» EXCERPTED RECORDS:
★ ★ ★ ★ ★

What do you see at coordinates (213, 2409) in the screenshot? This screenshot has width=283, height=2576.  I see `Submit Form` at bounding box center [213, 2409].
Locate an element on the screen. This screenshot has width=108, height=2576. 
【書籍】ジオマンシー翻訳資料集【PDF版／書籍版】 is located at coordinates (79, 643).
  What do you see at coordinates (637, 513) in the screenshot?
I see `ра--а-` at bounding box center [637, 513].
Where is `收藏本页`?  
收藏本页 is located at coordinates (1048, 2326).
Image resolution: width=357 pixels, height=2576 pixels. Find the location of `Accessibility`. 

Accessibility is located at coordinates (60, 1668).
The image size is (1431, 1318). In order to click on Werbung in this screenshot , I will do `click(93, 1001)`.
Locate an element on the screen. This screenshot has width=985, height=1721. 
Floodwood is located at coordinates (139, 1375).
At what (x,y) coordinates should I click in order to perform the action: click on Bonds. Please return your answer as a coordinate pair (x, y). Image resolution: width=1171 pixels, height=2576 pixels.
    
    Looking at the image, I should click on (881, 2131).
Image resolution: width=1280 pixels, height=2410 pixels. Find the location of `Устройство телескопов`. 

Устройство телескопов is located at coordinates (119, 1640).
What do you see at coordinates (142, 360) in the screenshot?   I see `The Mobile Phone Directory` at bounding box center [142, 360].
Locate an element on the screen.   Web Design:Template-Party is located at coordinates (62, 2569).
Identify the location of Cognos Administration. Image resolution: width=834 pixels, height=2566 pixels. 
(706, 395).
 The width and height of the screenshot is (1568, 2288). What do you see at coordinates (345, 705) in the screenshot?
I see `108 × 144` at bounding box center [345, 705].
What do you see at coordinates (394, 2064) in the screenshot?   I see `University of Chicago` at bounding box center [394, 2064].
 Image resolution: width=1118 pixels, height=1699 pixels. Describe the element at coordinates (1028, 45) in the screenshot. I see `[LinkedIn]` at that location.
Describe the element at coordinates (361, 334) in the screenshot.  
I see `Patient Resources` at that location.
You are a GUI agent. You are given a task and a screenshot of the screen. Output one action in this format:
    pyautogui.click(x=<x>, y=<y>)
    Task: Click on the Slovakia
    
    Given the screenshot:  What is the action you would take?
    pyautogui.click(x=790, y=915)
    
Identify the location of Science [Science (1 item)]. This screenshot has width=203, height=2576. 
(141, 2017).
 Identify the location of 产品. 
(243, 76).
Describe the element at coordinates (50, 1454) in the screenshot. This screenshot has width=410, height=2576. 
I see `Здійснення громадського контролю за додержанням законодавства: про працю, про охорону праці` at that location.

★ ★ ★ ★ ★

» WHAT TO PRODUCE:
With nothing left out, output the whole listing exactly.

» REPLY TO THE EXERCISE:
What do you see at coordinates (213, 2409) in the screenshot? This screenshot has width=283, height=2576.  I see `Submit Form` at bounding box center [213, 2409].
Locate an element on the screen. This screenshot has width=108, height=2576. 
【書籍】ジオマンシー翻訳資料集【PDF版／書籍版】 is located at coordinates (79, 643).
  What do you see at coordinates (637, 513) in the screenshot?
I see `ра--а-` at bounding box center [637, 513].
Where is `收藏本页`?  
收藏本页 is located at coordinates (1048, 2326).
Image resolution: width=357 pixels, height=2576 pixels. Find the location of `Accessibility`. 

Accessibility is located at coordinates (60, 1668).
The image size is (1431, 1318). In order to click on Werbung in this screenshot , I will do `click(93, 1001)`.
Locate an element on the screen. This screenshot has width=985, height=1721. 
Floodwood is located at coordinates (139, 1375).
At what (x,y) coordinates should I click in order to perform the action: click on Bonds. Please return your answer as a coordinate pair (x, y). Image resolution: width=1171 pixels, height=2576 pixels.
    
    Looking at the image, I should click on (881, 2131).
Image resolution: width=1280 pixels, height=2410 pixels. Find the location of `Устройство телескопов`. 

Устройство телескопов is located at coordinates (119, 1640).
What do you see at coordinates (142, 360) in the screenshot?   I see `The Mobile Phone Directory` at bounding box center [142, 360].
Locate an element on the screen.   Web Design:Template-Party is located at coordinates (62, 2569).
Identify the location of Cognos Administration. Image resolution: width=834 pixels, height=2566 pixels. 
(706, 395).
 The width and height of the screenshot is (1568, 2288). What do you see at coordinates (345, 705) in the screenshot?
I see `108 × 144` at bounding box center [345, 705].
What do you see at coordinates (394, 2064) in the screenshot?   I see `University of Chicago` at bounding box center [394, 2064].
 Image resolution: width=1118 pixels, height=1699 pixels. Describe the element at coordinates (1028, 45) in the screenshot. I see `[LinkedIn]` at that location.
Describe the element at coordinates (361, 334) in the screenshot.  
I see `Patient Resources` at that location.
You are a GUI agent. You are given a task and a screenshot of the screen. Output one action in this format:
    pyautogui.click(x=<x>, y=<y>)
    Task: Click on the Slovakia
    
    Given the screenshot:  What is the action you would take?
    pyautogui.click(x=790, y=915)
    
Identify the location of Science [Science (1 item)]. This screenshot has width=203, height=2576. 
(141, 2017).
 Identify the location of 产品. 
(243, 76).
Describe the element at coordinates (50, 1454) in the screenshot. This screenshot has width=410, height=2576. 
I see `Здійснення громадського контролю за додержанням законодавства: про працю, про охорону праці` at that location.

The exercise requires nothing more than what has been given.